Your assignment — Each record below must be written out again in exactly the same form.

Data to process —

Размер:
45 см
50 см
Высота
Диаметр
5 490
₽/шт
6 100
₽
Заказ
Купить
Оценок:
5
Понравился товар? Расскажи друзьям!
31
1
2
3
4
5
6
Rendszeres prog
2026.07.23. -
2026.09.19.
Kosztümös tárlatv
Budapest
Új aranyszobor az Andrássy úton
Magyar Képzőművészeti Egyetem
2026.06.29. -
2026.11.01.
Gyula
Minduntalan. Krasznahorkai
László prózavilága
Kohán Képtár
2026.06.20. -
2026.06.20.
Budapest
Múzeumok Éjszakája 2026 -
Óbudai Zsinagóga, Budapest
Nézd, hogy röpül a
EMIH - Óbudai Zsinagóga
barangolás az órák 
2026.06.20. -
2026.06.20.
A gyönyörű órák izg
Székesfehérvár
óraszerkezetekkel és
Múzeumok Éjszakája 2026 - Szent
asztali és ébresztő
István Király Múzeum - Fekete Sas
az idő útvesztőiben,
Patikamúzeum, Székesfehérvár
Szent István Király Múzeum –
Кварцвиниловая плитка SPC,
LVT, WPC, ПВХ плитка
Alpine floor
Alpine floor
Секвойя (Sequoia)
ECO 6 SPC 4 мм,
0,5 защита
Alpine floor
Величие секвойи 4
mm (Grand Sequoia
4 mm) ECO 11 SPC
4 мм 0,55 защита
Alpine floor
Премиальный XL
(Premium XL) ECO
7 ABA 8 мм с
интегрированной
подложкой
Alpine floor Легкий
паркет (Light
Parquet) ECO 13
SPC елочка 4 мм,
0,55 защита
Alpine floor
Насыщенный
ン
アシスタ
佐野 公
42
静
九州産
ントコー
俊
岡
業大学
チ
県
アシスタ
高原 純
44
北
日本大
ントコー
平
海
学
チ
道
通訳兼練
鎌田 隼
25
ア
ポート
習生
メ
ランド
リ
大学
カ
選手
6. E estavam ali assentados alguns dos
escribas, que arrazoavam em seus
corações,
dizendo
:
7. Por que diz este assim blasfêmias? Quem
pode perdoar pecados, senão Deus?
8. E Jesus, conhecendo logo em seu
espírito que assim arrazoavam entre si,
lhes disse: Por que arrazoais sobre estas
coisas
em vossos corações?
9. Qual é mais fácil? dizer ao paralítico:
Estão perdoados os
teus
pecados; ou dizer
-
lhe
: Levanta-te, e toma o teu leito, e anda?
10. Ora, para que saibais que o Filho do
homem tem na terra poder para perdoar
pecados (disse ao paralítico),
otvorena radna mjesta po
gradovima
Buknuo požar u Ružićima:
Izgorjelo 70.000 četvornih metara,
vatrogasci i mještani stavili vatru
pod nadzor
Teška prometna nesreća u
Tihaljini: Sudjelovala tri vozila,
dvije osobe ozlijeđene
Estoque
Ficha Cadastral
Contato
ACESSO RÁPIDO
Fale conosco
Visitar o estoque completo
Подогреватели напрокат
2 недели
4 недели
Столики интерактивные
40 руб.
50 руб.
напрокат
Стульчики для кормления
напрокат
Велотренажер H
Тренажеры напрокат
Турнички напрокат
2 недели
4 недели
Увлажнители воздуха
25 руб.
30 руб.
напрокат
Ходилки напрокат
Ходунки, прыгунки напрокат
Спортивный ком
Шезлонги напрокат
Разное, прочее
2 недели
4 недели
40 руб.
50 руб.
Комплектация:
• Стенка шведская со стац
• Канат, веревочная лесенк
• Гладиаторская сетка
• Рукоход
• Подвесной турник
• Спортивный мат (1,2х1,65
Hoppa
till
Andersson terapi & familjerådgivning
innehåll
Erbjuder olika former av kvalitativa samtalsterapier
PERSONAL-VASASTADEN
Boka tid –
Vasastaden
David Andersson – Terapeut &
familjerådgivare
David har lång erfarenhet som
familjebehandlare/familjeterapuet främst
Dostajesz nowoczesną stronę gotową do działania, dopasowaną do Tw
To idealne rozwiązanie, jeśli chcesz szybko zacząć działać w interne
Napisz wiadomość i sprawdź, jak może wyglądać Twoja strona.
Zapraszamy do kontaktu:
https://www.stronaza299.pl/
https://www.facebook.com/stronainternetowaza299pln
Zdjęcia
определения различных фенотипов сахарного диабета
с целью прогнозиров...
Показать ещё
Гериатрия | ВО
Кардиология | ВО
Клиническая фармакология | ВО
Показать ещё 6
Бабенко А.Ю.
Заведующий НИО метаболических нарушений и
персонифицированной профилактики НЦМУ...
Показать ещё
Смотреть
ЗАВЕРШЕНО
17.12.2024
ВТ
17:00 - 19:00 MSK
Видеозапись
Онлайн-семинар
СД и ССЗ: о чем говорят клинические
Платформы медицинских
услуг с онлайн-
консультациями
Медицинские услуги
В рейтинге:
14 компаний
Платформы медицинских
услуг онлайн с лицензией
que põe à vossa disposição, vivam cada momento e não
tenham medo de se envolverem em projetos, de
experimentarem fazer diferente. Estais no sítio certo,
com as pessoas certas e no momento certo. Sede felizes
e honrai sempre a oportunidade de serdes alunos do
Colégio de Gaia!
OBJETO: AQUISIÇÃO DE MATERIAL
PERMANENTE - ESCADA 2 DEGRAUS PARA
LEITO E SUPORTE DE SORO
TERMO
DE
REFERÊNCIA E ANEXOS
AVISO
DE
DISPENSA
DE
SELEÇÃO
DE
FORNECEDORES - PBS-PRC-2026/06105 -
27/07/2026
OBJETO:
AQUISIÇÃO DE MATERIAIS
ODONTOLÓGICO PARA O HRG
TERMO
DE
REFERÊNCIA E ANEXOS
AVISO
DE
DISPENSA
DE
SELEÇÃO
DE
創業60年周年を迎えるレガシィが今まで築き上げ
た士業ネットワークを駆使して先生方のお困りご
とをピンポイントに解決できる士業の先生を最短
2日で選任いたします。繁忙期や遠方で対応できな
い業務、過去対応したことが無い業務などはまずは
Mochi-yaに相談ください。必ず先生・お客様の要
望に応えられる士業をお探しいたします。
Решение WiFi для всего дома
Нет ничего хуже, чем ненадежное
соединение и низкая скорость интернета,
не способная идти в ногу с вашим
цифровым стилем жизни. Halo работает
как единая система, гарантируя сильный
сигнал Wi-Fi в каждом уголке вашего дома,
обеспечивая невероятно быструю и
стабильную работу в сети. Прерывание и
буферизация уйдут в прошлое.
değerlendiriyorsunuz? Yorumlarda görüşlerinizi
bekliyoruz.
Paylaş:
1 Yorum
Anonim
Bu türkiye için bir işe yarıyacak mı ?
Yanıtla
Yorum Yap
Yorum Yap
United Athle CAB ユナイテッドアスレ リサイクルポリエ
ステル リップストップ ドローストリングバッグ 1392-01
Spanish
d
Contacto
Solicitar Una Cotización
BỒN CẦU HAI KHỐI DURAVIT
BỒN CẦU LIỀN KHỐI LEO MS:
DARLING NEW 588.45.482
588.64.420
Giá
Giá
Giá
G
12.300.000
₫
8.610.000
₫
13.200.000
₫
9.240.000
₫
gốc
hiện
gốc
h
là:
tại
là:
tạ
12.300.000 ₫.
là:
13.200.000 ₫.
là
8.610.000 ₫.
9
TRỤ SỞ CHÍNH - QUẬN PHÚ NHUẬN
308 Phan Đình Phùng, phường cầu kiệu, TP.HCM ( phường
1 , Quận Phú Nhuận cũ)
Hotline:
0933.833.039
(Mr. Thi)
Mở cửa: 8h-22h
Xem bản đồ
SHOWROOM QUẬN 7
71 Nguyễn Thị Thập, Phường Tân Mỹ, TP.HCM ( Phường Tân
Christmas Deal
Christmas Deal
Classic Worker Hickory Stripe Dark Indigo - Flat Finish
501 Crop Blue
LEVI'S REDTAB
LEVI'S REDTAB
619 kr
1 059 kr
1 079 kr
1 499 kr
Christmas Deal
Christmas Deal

Exercise solution —
Размер:
45 см
50 см
Высота
Диаметр
5 490
₽/шт
6 100
₽
Заказ
Купить
Оценок:
5
Понравился товар? Расскажи друзьям!
31
1
2
3
4
5
6
Rendszeres prog
2026.07.23. -
2026.09.19.
Kosztümös tárlatv
Budapest
Új aranyszobor az Andrássy úton
Magyar Képzőművészeti Egyetem
2026.06.29. -
2026.11.01.
Gyula
Minduntalan. Krasznahorkai
László prózavilága
Kohán Képtár
2026.06.20. -
2026.06.20.
Budapest
Múzeumok Éjszakája 2026 -
Óbudai Zsinagóga, Budapest
Nézd, hogy röpül a
EMIH - Óbudai Zsinagóga
barangolás az órák 
2026.06.20. -
2026.06.20.
A gyönyörű órák izg
Székesfehérvár
óraszerkezetekkel és
Múzeumok Éjszakája 2026 - Szent
asztali és ébresztő
István Király Múzeum - Fekete Sas
az idő útvesztőiben,
Patikamúzeum, Székesfehérvár
Szent István Király Múzeum –
Кварцвиниловая плитка SPC,
LVT, WPC, ПВХ плитка
Alpine floor
Alpine floor
Секвойя (Sequoia)
ECO 6 SPC 4 мм,
0,5 защита
Alpine floor
Величие секвойи 4
mm (Grand Sequoia
4 mm) ECO 11 SPC
4 мм 0,55 защита
Alpine floor
Премиальный XL
(Premium XL) ECO
7 ABA 8 мм с
интегрированной
подложкой
Alpine floor Легкий
паркет (Light
Parquet) ECO 13
SPC елочка 4 мм,
0,55 защита
Alpine floor
Насыщенный
ン
アシスタ
佐野 公
42
静
九州産
ントコー
俊
岡
業大学
チ
県
アシスタ
高原 純
44
北
日本大
ントコー
平
海
学
チ
道
通訳兼練
鎌田 隼
25
ア
ポート
習生
メ
ランド
リ
大学
カ
選手
6. E estavam ali assentados alguns dos
escribas, que arrazoavam em seus
corações,
dizendo
:
7. Por que diz este assim blasfêmias? Quem
pode perdoar pecados, senão Deus?
8. E Jesus, conhecendo logo em seu
espírito que assim arrazoavam entre si,
lhes disse: Por que arrazoais sobre estas
coisas
em vossos corações?
9. Qual é mais fácil? dizer ao paralítico:
Estão perdoados os
teus
pecados; ou dizer
-
lhe
: Levanta-te, e toma o teu leito, e anda?
10. Ora, para que saibais que o Filho do
homem tem na terra poder para perdoar
pecados (disse ao paralítico),
otvorena radna mjesta po
gradovima
Buknuo požar u Ružićima:
Izgorjelo 70.000 četvornih metara,
vatrogasci i mještani stavili vatru
pod nadzor
Teška prometna nesreća u
Tihaljini: Sudjelovala tri vozila,
dvije osobe ozlijeđene
Estoque
Ficha Cadastral
Contato
ACESSO RÁPIDO
Fale conosco
Visitar o estoque completo
Подогреватели напрокат
2 недели
4 недели
Столики интерактивные
40 руб.
50 руб.
напрокат
Стульчики для кормления
напрокат
Велотренажер H
Тренажеры напрокат
Турнички напрокат
2 недели
4 недели
Увлажнители воздуха
25 руб.
30 руб.
напрокат
Ходилки напрокат
Ходунки, прыгунки напрокат
Спортивный ком
Шезлонги напрокат
Разное, прочее
2 недели
4 недели
40 руб.
50 руб.
Комплектация:
• Стенка шведская со стац
• Канат, веревочная лесенк
• Гладиаторская сетка
• Рукоход
• Подвесной турник
• Спортивный мат (1,2х1,65
Hoppa
till
Andersson terapi & familjerådgivning
innehåll
Erbjuder olika former av kvalitativa samtalsterapier
PERSONAL-VASASTADEN
Boka tid –
Vasastaden
David Andersson – Terapeut &
familjerådgivare
David har lång erfarenhet som
familjebehandlare/familjeterapuet främst
Dostajesz nowoczesną stronę gotową do działania, dopasowaną do Tw
To idealne rozwiązanie, jeśli chcesz szybko zacząć działać w interne
Napisz wiadomość i sprawdź, jak może wyglądać Twoja strona.
Zapraszamy do kontaktu:
https://www.stronaza299.pl/
https://www.facebook.com/stronainternetowaza299pln
Zdjęcia
определения различных фенотипов сахарного диабета
с целью прогнозиров...
Показать ещё
Гериатрия | ВО
Кардиология | ВО
Клиническая фармакология | ВО
Показать ещё 6
Бабенко А.Ю.
Заведующий НИО метаболических нарушений и
персонифицированной профилактики НЦМУ...
Показать ещё
Смотреть
ЗАВЕРШЕНО
17.12.2024
ВТ
17:00 - 19:00 MSK
Видеозапись
Онлайн-семинар
СД и ССЗ: о чем говорят клинические
Платформы медицинских
услуг с онлайн-
консультациями
Медицинские услуги
В рейтинге:
14 компаний
Платформы медицинских
услуг онлайн с лицензией
que põe à vossa disposição, vivam cada momento e não
tenham medo de se envolverem em projetos, de
experimentarem fazer diferente. Estais no sítio certo,
com as pessoas certas e no momento certo. Sede felizes
e honrai sempre a oportunidade de serdes alunos do
Colégio de Gaia!
OBJETO: AQUISIÇÃO DE MATERIAL
PERMANENTE - ESCADA 2 DEGRAUS PARA
LEITO E SUPORTE DE SORO
TERMO
DE
REFERÊNCIA E ANEXOS
AVISO
DE
DISPENSA
DE
SELEÇÃO
DE
FORNECEDORES - PBS-PRC-2026/06105 -
27/07/2026
OBJETO:
AQUISIÇÃO DE MATERIAIS
ODONTOLÓGICO PARA O HRG
TERMO
DE
REFERÊNCIA E ANEXOS
AVISO
DE
DISPENSA
DE
SELEÇÃO
DE
創業60年周年を迎えるレガシィが今まで築き上げ
た士業ネットワークを駆使して先生方のお困りご
とをピンポイントに解決できる士業の先生を最短
2日で選任いたします。繁忙期や遠方で対応できな
い業務、過去対応したことが無い業務などはまずは
Mochi-yaに相談ください。必ず先生・お客様の要
望に応えられる士業をお探しいたします。
Решение WiFi для всего дома
Нет ничего хуже, чем ненадежное
соединение и низкая скорость интернета,
не способная идти в ногу с вашим
цифровым стилем жизни. Halo работает
как единая система, гарантируя сильный
сигнал Wi-Fi в каждом уголке вашего дома,
обеспечивая невероятно быструю и
стабильную работу в сети. Прерывание и
буферизация уйдут в прошлое.
değerlendiriyorsunuz? Yorumlarda görüşlerinizi
bekliyoruz.
Paylaş:
1 Yorum
Anonim
Bu türkiye için bir işe yarıyacak mı ?
Yanıtla
Yorum Yap
Yorum Yap
United Athle CAB ユナイテッドアスレ リサイクルポリエ
ステル リップストップ ドローストリングバッグ 1392-01
Spanish
d
Contacto
Solicitar Una Cotización
BỒN CẦU HAI KHỐI DURAVIT
BỒN CẦU LIỀN KHỐI LEO MS:
DARLING NEW 588.45.482
588.64.420
Giá
Giá
Giá
G
12.300.000
₫
8.610.000
₫
13.200.000
₫
9.240.000
₫
gốc
hiện
gốc
h
là:
tại
là:
tạ
12.300.000 ₫.
là:
13.200.000 ₫.
là
8.610.000 ₫.
9
TRỤ SỞ CHÍNH - QUẬN PHÚ NHUẬN
308 Phan Đình Phùng, phường cầu kiệu, TP.HCM ( phường
1 , Quận Phú Nhuận cũ)
Hotline:
0933.833.039
(Mr. Thi)
Mở cửa: 8h-22h
Xem bản đồ
SHOWROOM QUẬN 7
71 Nguyễn Thị Thập, Phường Tân Mỹ, TP.HCM ( Phường Tân
Christmas Deal
Christmas Deal
Classic Worker Hickory Stripe Dark Indigo - Flat Finish
501 Crop Blue
LEVI'S REDTAB
LEVI'S REDTAB
619 kr
1 059 kr
1 079 kr
1 499 kr
Christmas Deal
Christmas Deal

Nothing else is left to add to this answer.